Ces mesures, très critiquées par les milieux français, paraissent très insuffisantes aux nationalistes, mais leur
refus n'entame pas la détermination du gouvernement, décidé à ne pas engager d'autres réformes avant la
fin du conflit. Autant que l'absence d'initiatives politiques, les Algériens musulmans souffrent de cinq ans
de famine, d'autant plus mal acceptées, comme le fera observer Albert Camus, qu'elle se sont
accompagnées de discrimination en matière de rationnement. Alors que la France célèbre la capitulation
allemande, les événements de mai 1945 manifestent la gravité des tensions accumulées. A l'initiative des
militants nationalistes, des manifestations sont organisées à l'occasion de la fête de la victoire. Mais
l'initiative leur échappe. De véritables émeutes enflamment le Constantinois. La grande peur des Français
d'Algérie, aussi vieille que la colonisation, se réveille à la description de la mise à mort d'une centaine
d'entre eux, massacrés dans les rues des villes (Sétif, Guelma), ou dans leurs fermes isolées.

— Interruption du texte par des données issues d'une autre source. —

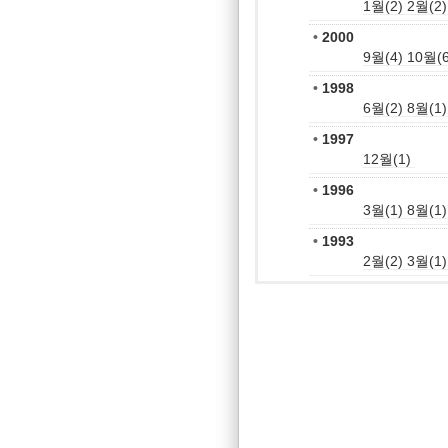
1월(2)
2월(2)
•
2000
9월(4)
10월(6
•
1998
6월(2)
8월(1)
•
1997
12월(1)
•
1996
3월(1)
8월(1)
•
1993
2월(2)
3월(1)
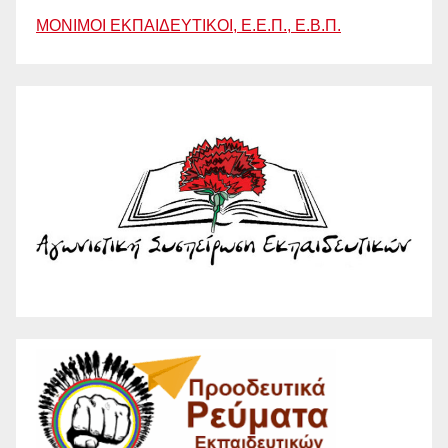
ΜΟΝΙΜΟΙ ΕΚΠΑΙΔΕΥΤΙΚΟΙ, Ε.Ε.Π., Ε.Β.Π.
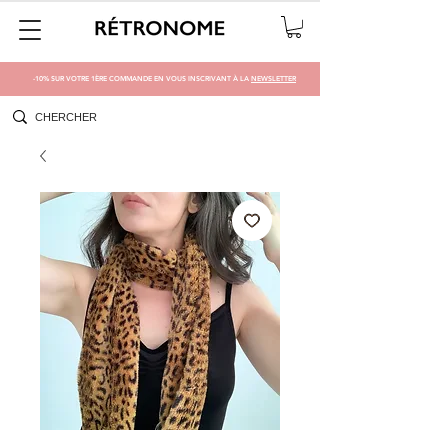
-10% SUR VOTRE 1ÈRE COMMANDE EN VOUS INSCRIVANT À LA
NEWSLETTER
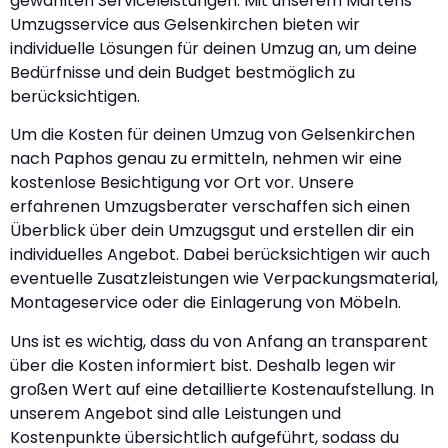
gewählten Serviceleistungen. Mit unserem Martens
Umzugsservice aus Gelsenkirchen bieten wir
individuelle Lösungen für deinen Umzug an, um deine
Bedürfnisse und dein Budget bestmöglich zu
berücksichtigen.
Um die Kosten für deinen Umzug von Gelsenkirchen
nach Paphos genau zu ermitteln, nehmen wir eine
kostenlose Besichtigung vor Ort vor. Unsere
erfahrenen Umzugsberater verschaffen sich einen
Überblick über dein Umzugsgut und erstellen dir ein
individuelles Angebot. Dabei berücksichtigen wir auch
eventuelle Zusatzleistungen wie Verpackungsmaterial,
Montageservice oder die Einlagerung von Möbeln.
Uns ist es wichtig, dass du von Anfang an transparent
über die Kosten informiert bist. Deshalb legen wir
großen Wert auf eine detaillierte Kostenaufstellung. In
unserem Angebot sind alle Leistungen und
Kostenpunkte übersichtlich aufgeführt, sodass du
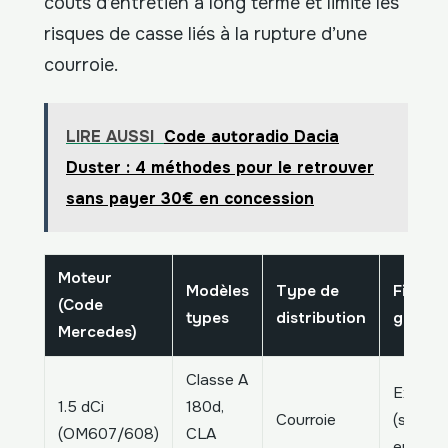
coûts d’entretien à long terme et limite les
risques de casse liés à la rupture d’une
courroie.
LIRE AUSSI
Code autoradio Dacia
Duster : 4 méthodes pour le retrouver
sans payer 30€ en concession
Moteur
Modèles
Type de
Fiabilit
(Code
types
distribution
global
Mercedes)
Classe A
Excelle
1.5 dCi
180d,
Courroie
(si
(OM607/608)
CLA
entrete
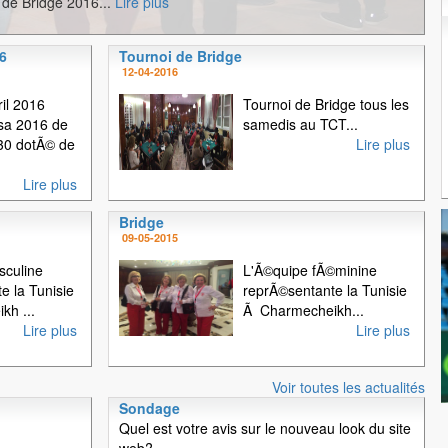
de Bridge 2016...
Lire plus
6
Tournoi de Bridge
1
2
3
12-04-2016
il 2016
Tournoi de Bridge tous les
sa 2016 de
samedis au TCT...
30 dotÃ© de
Lire plus
Lire plus
Bridge
09-05-2015
sculine
L'Ã©quipe fÃ©minine
e la Tunisie
reprÃ©sentante la Tunisie
kh ...
Ã Charmecheikh...
Lire plus
Lire plus
Voir toutes les actualités
Sondage
Quel est votre avis sur le nouveau look du site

La réaction répression française est d'autant plus brutale que les autorités ne peuvent compter que sur des
effectifs réduits. Elle fait au moins 1.500 victimes. Il n'est pas question, pour les Français, d'accepter de
voir se disloquer un empire dont le rôle a été si important dans le redressement survenu depuis 1940, alors
que, depuis septembre 1945, les troupes du général Leclerc reprennent pied en Indochine. Déjà peu
attentive aux changements avant 1939, détournée par l'occupation, puis la Libération, et désormais par les
soucis de la Reconstruction, des problèmes d'outre-mer, l'opinion est d'abord profondément ignorante des
difficultés qui peuvent s'y manifester. Pour ceux qui peuvent en avoir connaissance, la tentation est aisée
d'attribuer ces difficultés à l'action exclusive de l'étranger : britannique, avec quelque fondement pour ce
qui concerne le Levant ; voire nazi, comme le proclame, de façon peu crédible, le parti communiste au
lendemain des émeutes de Sétif. Il est difficile de concilier avec la revendication d'indépendance l'image,
toute récente, du loyalisme des populations et surtout des soldats musulmans.
Nouvelles occasions perdues (1945-1954) :
En dépit du lourd passif que constituent les événements de 1945, tous les chemins d'une évolution ne
sont pas fermés. Des représentants (dont 13 Algériens musulmans) sont appelés à siéger dans l' Assemblée
constituante élue en octobre 1945. La majorité des constituants n'est pas a priori hostile à des réformes.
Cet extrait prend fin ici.